HOW TO COMPLETE THIS TASK: Keep the wording of every entry exactly as it is while leaving the pictures out of your copy.

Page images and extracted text
---+---

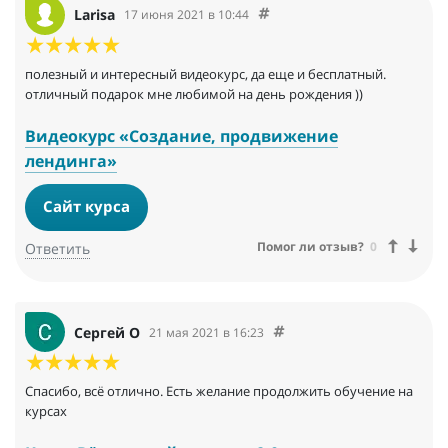
Larisa
17 июня 2021 в 10:44
полезный и интересный видеокурс, да еще и бесплатный.
отличный подарок мне любимой на день рождения ))
Видеокурс «Создание, продвижение
лендинга»
Сайт курса
Помог ли отзыв?
0
Ответить
Сергей О
21 мая 2021 в 16:23
Спасибо, всё отлично. Есть желание продолжить обучение на
курсах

---+---

SOLUTION FOR THIS TASK:
Larisa
17 июня 2021 в 10:44
полезный и интересный видеокурс, да еще и бесплатный.
отличный подарок мне любимой на день рождения ))
Видеокурс «Создание, продвижение
лендинга»
Сайт курса
Помог ли отзыв?
0
Ответить
Сергей О
21 мая 2021 в 16:23
Спасибо, всё отлично. Есть желание продолжить обучение на
курсах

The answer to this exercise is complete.